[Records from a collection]
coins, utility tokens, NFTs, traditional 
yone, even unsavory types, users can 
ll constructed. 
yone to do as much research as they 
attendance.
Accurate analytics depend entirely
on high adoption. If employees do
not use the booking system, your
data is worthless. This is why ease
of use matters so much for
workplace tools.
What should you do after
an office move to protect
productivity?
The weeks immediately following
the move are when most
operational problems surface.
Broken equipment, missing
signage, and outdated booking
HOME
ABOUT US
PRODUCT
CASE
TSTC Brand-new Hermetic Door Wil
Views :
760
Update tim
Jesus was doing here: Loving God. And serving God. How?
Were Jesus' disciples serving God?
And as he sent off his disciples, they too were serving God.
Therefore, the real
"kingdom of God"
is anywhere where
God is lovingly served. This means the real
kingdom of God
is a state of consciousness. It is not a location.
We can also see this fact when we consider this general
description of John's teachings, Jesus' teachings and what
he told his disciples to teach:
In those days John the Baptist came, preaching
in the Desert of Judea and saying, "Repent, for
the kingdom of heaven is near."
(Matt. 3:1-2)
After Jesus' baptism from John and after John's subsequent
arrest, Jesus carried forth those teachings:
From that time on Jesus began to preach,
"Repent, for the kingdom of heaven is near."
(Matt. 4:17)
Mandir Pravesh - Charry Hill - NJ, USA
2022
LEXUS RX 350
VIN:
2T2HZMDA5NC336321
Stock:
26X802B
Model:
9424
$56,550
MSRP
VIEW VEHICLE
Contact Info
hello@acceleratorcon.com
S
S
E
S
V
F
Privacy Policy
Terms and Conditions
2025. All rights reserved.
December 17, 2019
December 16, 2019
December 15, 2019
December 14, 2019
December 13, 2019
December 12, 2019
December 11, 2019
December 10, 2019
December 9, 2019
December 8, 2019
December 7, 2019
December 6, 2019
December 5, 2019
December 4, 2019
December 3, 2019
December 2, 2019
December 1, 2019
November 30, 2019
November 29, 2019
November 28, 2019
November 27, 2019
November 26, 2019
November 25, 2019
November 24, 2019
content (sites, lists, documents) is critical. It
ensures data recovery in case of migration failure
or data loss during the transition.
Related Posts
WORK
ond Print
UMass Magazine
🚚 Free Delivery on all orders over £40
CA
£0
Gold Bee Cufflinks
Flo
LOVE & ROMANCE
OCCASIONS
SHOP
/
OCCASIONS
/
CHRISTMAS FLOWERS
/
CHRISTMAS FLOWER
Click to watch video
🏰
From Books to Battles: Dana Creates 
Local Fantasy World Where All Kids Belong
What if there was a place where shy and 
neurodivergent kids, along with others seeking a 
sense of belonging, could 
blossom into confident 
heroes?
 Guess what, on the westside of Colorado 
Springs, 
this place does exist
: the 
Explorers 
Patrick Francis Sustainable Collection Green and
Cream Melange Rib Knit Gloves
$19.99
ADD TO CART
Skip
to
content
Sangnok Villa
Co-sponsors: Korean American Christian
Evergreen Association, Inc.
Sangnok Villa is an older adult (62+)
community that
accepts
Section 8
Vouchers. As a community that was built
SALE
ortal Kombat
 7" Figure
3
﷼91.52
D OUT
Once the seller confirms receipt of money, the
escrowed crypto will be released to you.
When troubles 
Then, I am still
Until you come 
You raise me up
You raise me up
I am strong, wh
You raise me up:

#### [ACTION ITEM]
When a line above includes the word "real", please list that line.

#### [ANSWER AREA]
Therefore, the real
God is lovingly served. This means the real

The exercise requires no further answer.